1968: Lin Zhao, martyr poet

On this date in 1968, a “rightist” student whose critique of the Cultural Revolution was not blunted by the rigors of imprisonment was informed that her jail sentence had been changed to execution — which was immediately imposed at Shanghai’s Longhua Airport.

Utterly obscure at her death, Lin Zhao’s memory was tended by those closest to her, passed down like samizdat to latterly emerge out of Mao’s shadow.

An impassioned young intellectual at Peking University and a dedicated Communist with an irrepressible sense of justice, Lin Zhao once called Mao the “red star in my heart” and actually supervised the execution of a landlord during the country’s land reform push in the early 1950s.

But she also refused to temper or retract her criticisms of China’s path when the government abruptly reversed its brief flirtation with pluralism.

In 1960, after circulating a petition for fallen Communist (but not orthodox Maoist) Marshal Peng Dehuai, Lin was arrested, and eventually sentenced to a 20-year term.

It is here that the judicious person discovers the error of her ways, and accepts such terms as she can make for herself.

Not Lin Zhao.

Lin kept writing. Poetry, political manifestos, letters to the newspaper — hundreds of thousands of “reactionary” words. When they took away her ink, she opened her veins and wrote in blood.

By the end, official maltreatment and Lin’s own hunger strikes had wasted her away to less than 70 pounds. She was literally plucked from her prison hospital bed on this date by soldiers who drug her (gagged) to a show trial and execution.

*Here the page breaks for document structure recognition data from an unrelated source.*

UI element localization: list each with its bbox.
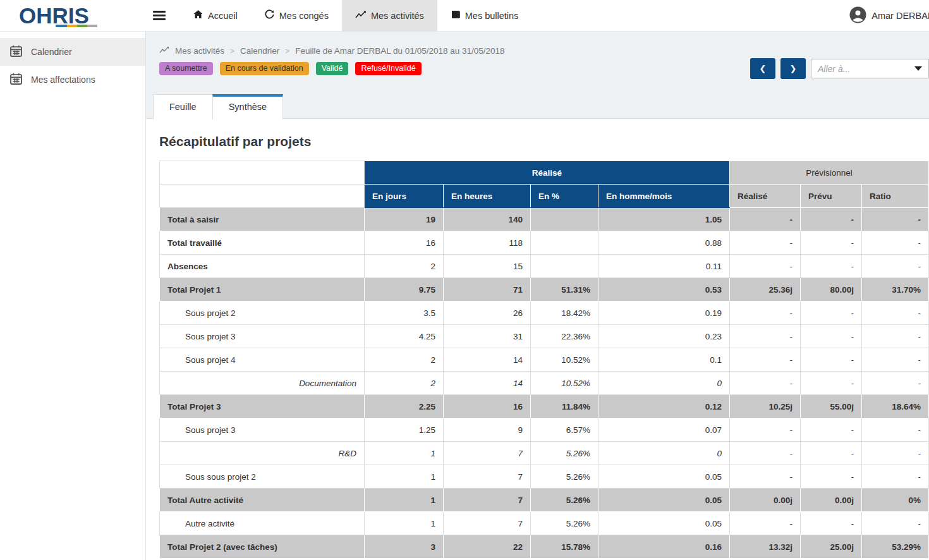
row-value: 15.78%: [530, 535, 598, 559]
row-value: -: [861, 231, 928, 255]
row-value: 25.00j: [800, 535, 861, 559]
book-icon: [451, 9, 461, 21]
row-label: Total à saisir: [159, 208, 364, 231]
row-value: 16: [364, 231, 443, 255]
table-row: Total Projet 32.251611.84%0.1210.25j55.0…: [159, 395, 928, 418]
row-value: 1: [364, 512, 443, 535]
nav-item-mes-conges[interactable]: Mes congés: [251, 0, 342, 32]
row-value: 19: [364, 208, 443, 231]
breadcrumb-calendrier[interactable]: Calendrier: [240, 46, 279, 56]
row-value: -: [861, 465, 928, 489]
row-value: -: [861, 418, 928, 442]
tab-synthese[interactable]: Synthèse: [212, 94, 283, 119]
row-value: 7: [443, 512, 530, 535]
next-period-button[interactable]: ❯: [780, 58, 806, 79]
row-value: 3: [364, 535, 443, 559]
row-value: 14: [443, 372, 530, 395]
status-badge-valide: Validé: [316, 62, 349, 75]
row-value: 10.52%: [530, 348, 598, 372]
row-value: -: [729, 208, 800, 231]
table-row: Sous sous projet 2175.26%0.05---: [159, 465, 928, 489]
row-value: -: [729, 418, 800, 442]
breadcrumb-mes-activites[interactable]: Mes activités: [175, 46, 224, 56]
column-header-realise: Réalisé: [729, 185, 800, 208]
nav-item-mes-activites[interactable]: Mes activités: [342, 0, 437, 32]
row-value: -: [729, 231, 800, 255]
nav-item-label: Mes congés: [279, 11, 329, 21]
row-label: Documentation: [159, 372, 364, 395]
username: Amar DERBAL: [871, 11, 929, 21]
row-value: 11.84%: [530, 395, 598, 418]
table-row: Sous projet 34.253122.36%0.23---: [159, 325, 928, 348]
nav-item-mes-bulletins[interactable]: Mes bulletins: [437, 0, 532, 32]
group-header-realise: Réalisé: [364, 161, 729, 185]
sidebar-item-label: Mes affectations: [31, 75, 95, 85]
row-value: -: [861, 301, 928, 325]
row-value: 118: [443, 231, 530, 255]
row-value: 13.32j: [729, 535, 800, 559]
row-value: 16: [443, 395, 530, 418]
blank-header-cell: [159, 161, 364, 185]
row-value: [530, 231, 598, 255]
breadcrumb: Mes activités > Calendrier > Feuille de …: [159, 46, 929, 56]
row-value: 2: [364, 348, 443, 372]
previous-period-button[interactable]: ❮: [750, 58, 775, 79]
row-value: 1.05: [598, 208, 729, 231]
tab-bar: Feuille Synthèse: [146, 94, 929, 119]
row-value: 9: [443, 418, 530, 442]
sidebar-item-calendrier[interactable]: Calendrier: [0, 38, 145, 66]
user-menu[interactable]: Amar DERBAL: [849, 6, 929, 25]
nav-item-label: Mes activités: [371, 11, 424, 21]
row-label: Sous projet 3: [159, 325, 364, 348]
app-shell: Calendrier Mes affectations Mes activité…: [0, 32, 929, 560]
table-column-header-row: En jours En heures En % En homme/mois Ré…: [159, 185, 928, 208]
period-controls: ❮ ❯ Aller à...: [750, 58, 929, 79]
row-label: Total Autre activité: [159, 489, 364, 512]
column-header-en-homme-mois: En homme/mois: [598, 185, 729, 208]
tab-feuille[interactable]: Feuille: [153, 94, 213, 119]
row-value: 80.00j: [800, 278, 861, 301]
table-body: Total à saisir191401.05---Total travaill…: [159, 208, 928, 559]
row-value: 140: [443, 208, 530, 231]
chevron-down-icon: [914, 66, 922, 71]
row-value: 0: [598, 372, 729, 395]
row-value: 26: [443, 301, 530, 325]
row-value: 10.25j: [729, 395, 800, 418]
row-value: -: [800, 372, 861, 395]
row-value: 31.70%: [861, 278, 928, 301]
row-value: -: [800, 512, 861, 535]
table-group-header-row: Réalisé Prévisionnel: [159, 161, 928, 185]
row-value: 0.11: [598, 255, 729, 278]
trend-line-icon: [159, 46, 169, 56]
column-header-ratio: Ratio: [861, 185, 928, 208]
blank-header-cell: [159, 185, 364, 208]
row-value: 7: [443, 489, 530, 512]
row-value: -: [800, 231, 861, 255]
row-value: 6.57%: [530, 418, 598, 442]
row-value: 0.07: [598, 418, 729, 442]
nav-item-label: Mes bulletins: [465, 11, 519, 21]
row-label: Sous sous projet 2: [159, 465, 364, 489]
goto-period-select[interactable]: Aller à...: [811, 59, 929, 78]
row-value: 5.26%: [530, 465, 598, 489]
row-value: 0.00j: [729, 489, 800, 512]
row-value: 7: [443, 465, 530, 489]
row-value: 51.31%: [530, 278, 598, 301]
row-value: -: [861, 512, 928, 535]
column-header-en-pct: En %: [530, 185, 598, 208]
row-value: 71: [443, 278, 530, 301]
row-value: 10.52%: [530, 372, 598, 395]
table-row: R&D175.26%0---: [159, 442, 928, 465]
row-value: [530, 255, 598, 278]
row-value: 18.42%: [530, 301, 598, 325]
avatar-icon: [849, 6, 866, 25]
row-label: Sous projet 4: [159, 348, 364, 372]
row-value: -: [800, 325, 861, 348]
row-value: 53.29%: [861, 535, 928, 559]
hamburger-menu-icon[interactable]: [153, 11, 166, 20]
ohris-logo[interactable]: OHRIS: [19, 3, 126, 29]
table-row: Absences2150.11---: [159, 255, 928, 278]
nav-item-accueil[interactable]: Accueil: [179, 0, 251, 32]
table-row: Total Projet 2 (avec tâches)32215.78%0.1…: [159, 535, 928, 559]
sidebar-item-mes-affectations[interactable]: Mes affectations: [0, 66, 145, 94]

But like Marshal Peng, she never bent.

“Better to be destroyed,” she told her doctor, “than give up one’s principles.” (He’s quoted in Out of Mao’s Shadow: The Struggle for the Soul of a New China.)

Somehow, many of her hematic scribblings (saved by the prison, for possible use against her down the road) were smuggled out to her loved ones.* Somehow, they made their way to filmmaker Hu Jie, who put Lin Zhao back on the cultural map with the banned but well-received 2004 documentary Searching for Lin Zhao’s Soul (or In Search of Lin Zhao’s Soul).

This movie can actually be seen in its entirety in 10-minute installments on YouTube as of this writing.

Lin Zhao was posthumously exonerated by a Shanghai court in 1981. Despite Hu Jie’s efforts, she is still little known in her country, or abroad.

Phosphorescent green light never goes out
And lighting up souls every night
Preserving the soul
Letting go the crippled body
Burning into ashes in misfortune
Someday with a red flower on the head
Recognizing the blood stains
Just as copying a bright red flower
Impossible to paint the real color

One of Lin Zhao’s poems, inscribed on her tomb

* Stanford’s Hoover Institution also holds a collection of Lin Zhao papers.